▼
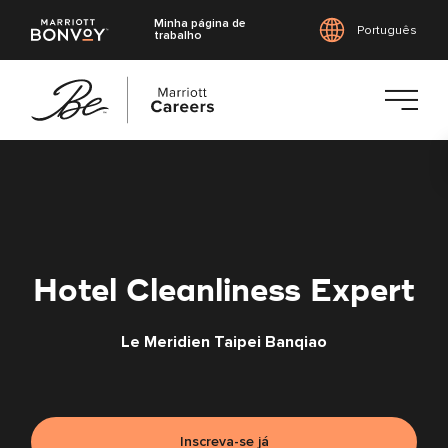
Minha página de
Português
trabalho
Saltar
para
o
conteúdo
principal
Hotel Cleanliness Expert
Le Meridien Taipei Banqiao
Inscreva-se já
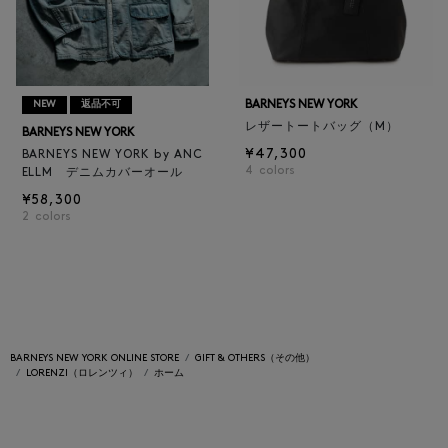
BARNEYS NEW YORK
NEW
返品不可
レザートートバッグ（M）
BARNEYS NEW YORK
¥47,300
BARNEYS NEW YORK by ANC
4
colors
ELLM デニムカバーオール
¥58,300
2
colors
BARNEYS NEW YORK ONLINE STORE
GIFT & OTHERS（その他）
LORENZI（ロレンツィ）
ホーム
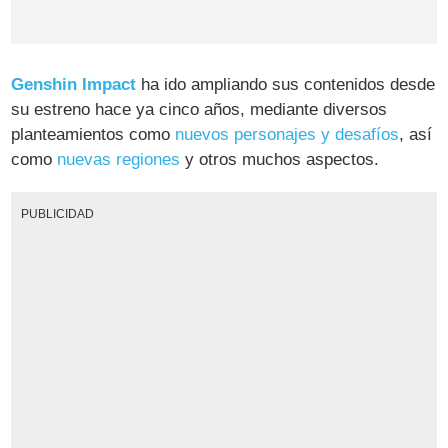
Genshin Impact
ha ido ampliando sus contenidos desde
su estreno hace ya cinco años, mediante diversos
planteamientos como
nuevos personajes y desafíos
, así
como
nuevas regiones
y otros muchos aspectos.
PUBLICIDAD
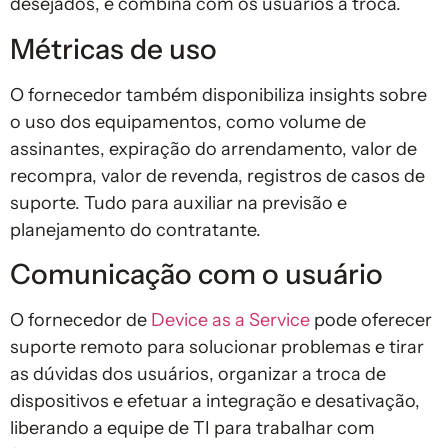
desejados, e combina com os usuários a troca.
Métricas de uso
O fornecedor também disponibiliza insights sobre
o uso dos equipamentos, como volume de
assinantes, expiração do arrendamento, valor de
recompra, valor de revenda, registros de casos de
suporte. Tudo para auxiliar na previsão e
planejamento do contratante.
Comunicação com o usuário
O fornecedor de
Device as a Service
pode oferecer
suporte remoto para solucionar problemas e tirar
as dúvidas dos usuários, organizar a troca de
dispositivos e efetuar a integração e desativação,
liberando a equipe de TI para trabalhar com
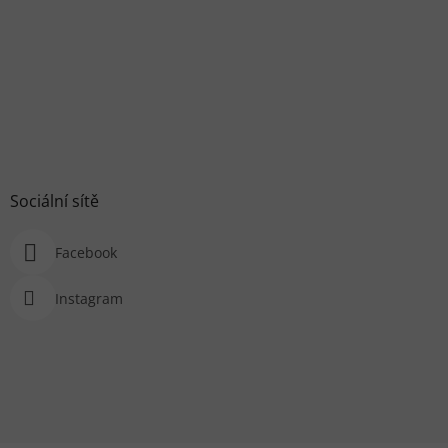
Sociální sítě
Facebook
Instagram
▲
▼
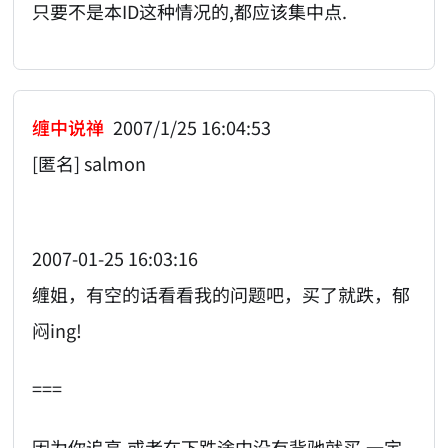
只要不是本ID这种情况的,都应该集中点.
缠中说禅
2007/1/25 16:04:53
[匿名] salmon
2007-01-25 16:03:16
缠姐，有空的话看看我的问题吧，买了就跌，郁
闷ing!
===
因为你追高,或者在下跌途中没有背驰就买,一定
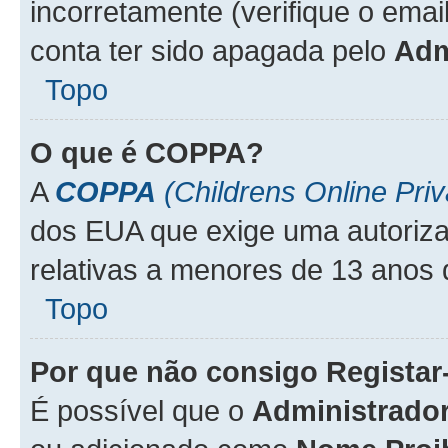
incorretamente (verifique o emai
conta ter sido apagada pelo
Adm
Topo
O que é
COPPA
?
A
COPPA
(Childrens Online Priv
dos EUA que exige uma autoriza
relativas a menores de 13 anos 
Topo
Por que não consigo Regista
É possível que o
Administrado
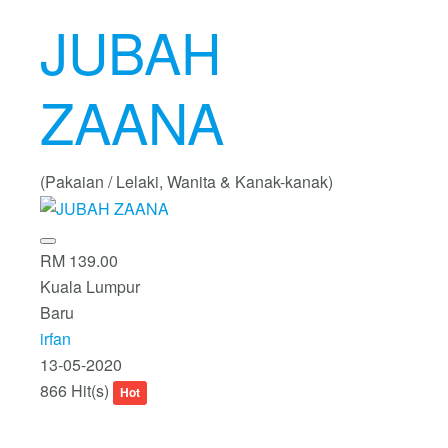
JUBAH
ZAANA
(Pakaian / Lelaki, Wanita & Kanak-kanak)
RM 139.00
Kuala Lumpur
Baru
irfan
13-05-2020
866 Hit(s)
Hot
▲
◆ Required work
Pull each line holding "usuários" out of the listing.

◆ Solved problem
desejados, e combina com os usuários a troca.
as dúvidas dos usuários, organizar a troca de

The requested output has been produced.